We were shocked to hear about the pregnancy, and would like to assure everyone that we were not involved in any kind of deceit. We are looking to have all branding removed from the website, and our sponsorship will end here.
Samantha Byron, Head of Sponsorship, L’Oréal.’
‘Of course it ends there you retard, she’s dead!’ I shout, so angry my teeth grate together.
‘OK, Camilla, please, watch your language, that word is not OK,’ says my mother, rushing to close the living room window in case Mrs Bradley heard me use the ‘R’ word.
‘Sorry,’ I say, ‘I just can’t believe it. This can’t be right. She was brilliant, Mum. And yes, she was pregnant but she was booked in for an abortion today. I was taking her doughnuts.’
I drop my head into my hands and they are soon full of tears. This makes no sense. She was my friend.

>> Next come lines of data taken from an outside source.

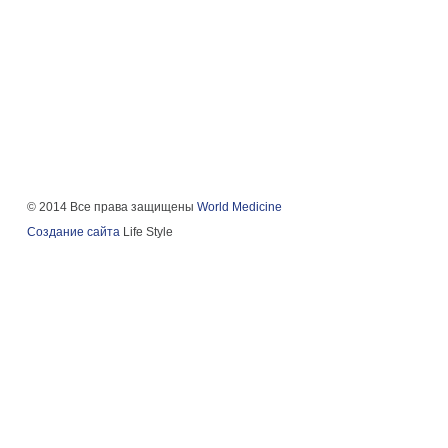
© 2014 Все права защищены
World Medicine
Создание сайта
Life Style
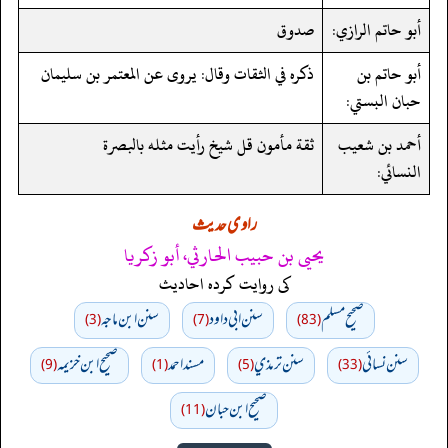
أبو حاتم الرازي:
صدوق
أبو حاتم بن
ذكره في الثقات وقال: يروى عن المعتمر بن سليمان
حبان البستي:
أحمد بن شعيب
ثقة مأمون قل شيخ رأيت مثله بالبصرة
النسائي:
راوی حدیث
يحيى بن حبيب الحارثي، أبو زكريا
کی روایت کردہ احادیث
صحيح مسلم
سنن ابي داود
سنن ابن ماجه
(3)
(7)
(83)
سنن نسائي
سنن ترمذي
مسند احمد
صحيح ابن خزيمه
(9)
(1)
(5)
(33)
صحیح ابن حبان
(11)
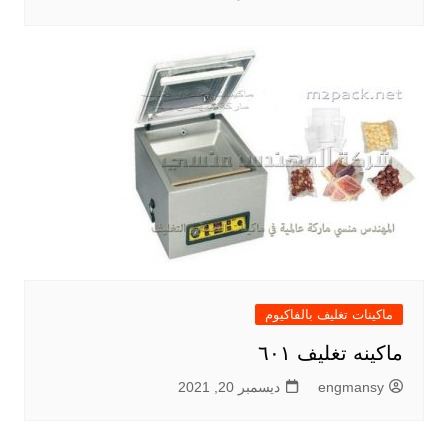
ماكينات تغليف بالفاكيوم
ماكينه تغليف ٦٠١
engmansy
ديسمبر 20, 2021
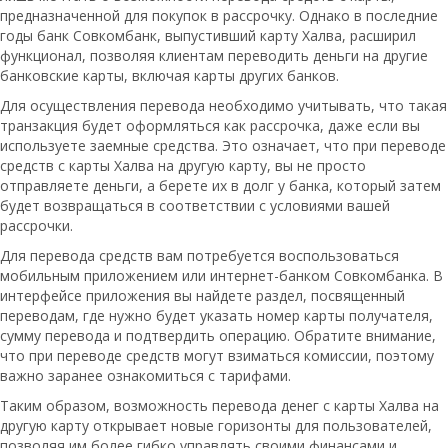
предназначенной для покупок в рассрочку. Однако в последние
годы банк Совкомбанк, выпустивший карту Халва, расширил
функционал, позволяя клиентам переводить деньги на другие
банковские карты, включая карты других банков.
Для осуществления перевода необходимо учитывать, что такая
транзакция будет оформляться как рассрочка, даже если вы
используете заемные средства. Это означает, что при переводе
средств с карты Халва на другую карту, вы не просто
отправляете деньги, а берете их в долг у банка, который затем
будет возвращаться в соответствии с условиями вашей
рассрочки.
Для перевода средств вам потребуется воспользоваться
мобильным приложением или интернет-банком Совкомбанка. В
интерфейсе приложения вы найдете раздел, посвященный
переводам, где нужно будет указать номер карты получателя,
сумму перевода и подтвердить операцию. Обратите внимание,
что при переводе средств могут взиматься комиссии, поэтому
важно заранее ознакомиться с тарифами.
Таким образом, возможность перевода денег с карты Халва на
другую карту открывает новые горизонты для пользователей,
позволяя им более гибко управлять своими финансами и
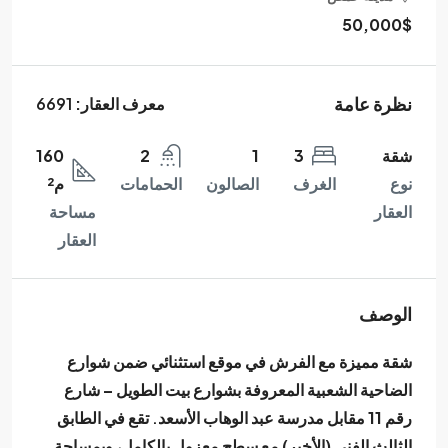
50,000$
نظرة عامة
معرف العقار:
6691
شقة
3
1
2
160
نوع
الغرف
الصالون
الحمامات
م²
العقار
مساحة
العقار
الوصف
شقة مميزة مع الفرش في موقع استثنائي ضمن شوارع
الضاحية الشعبية المعروفة بشوارع
بيت الطويل – شارع
رقم 11
مقابل
مدرسة عبد الوهاب الأسعد
. تقع في
الطابق
الثالث الفني (الأخير)
مع سطح معزول بالكامل، وبمساحة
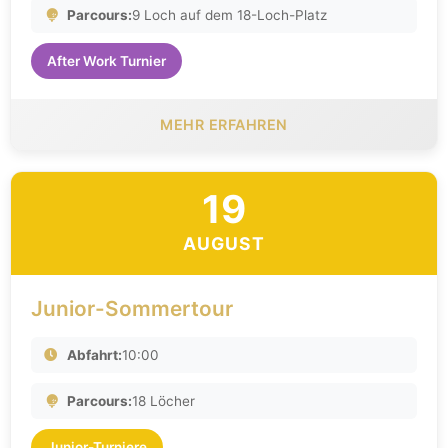
Parcours:
9 Loch auf dem 18-Loch-Platz
After Work Turnier
MEHR ERFAHREN
19
AUGUST
Junior-Sommertour
Abfahrt:
10:00
Parcours:
18 Löcher
Junior-Turniere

‘I’d never met anyone like that before. She was so fearless, so through and through herself. She was everything she set out to be and more. People like Cam can’t die,’ I say, trying to make sense of this.
‘She sounds a bit like you,’ Dad says, putting his arm around me. ‘I’m not surprised you got on. She’s lucky that she spent the last night of her life with you, love,’ he says, squeezing me tightly. He’s still wearing the jumper I pretended to knit him. I smile at him as I start to cry again. He shuffles up close and I realise how much a daughter needs her dad sometimes.
Mum sits to my other side and turns off the TV, and the three of us sit in a line on the sofa. They both rub my thighs and pat my back as I bawl with devastation at the death of my friend. When my head is empty of tears and aching from the pressure of my grief, I tell them I need to go to bed.
Helping me into my room, they tuck me in and kiss my head, just as they did when I was a little girl.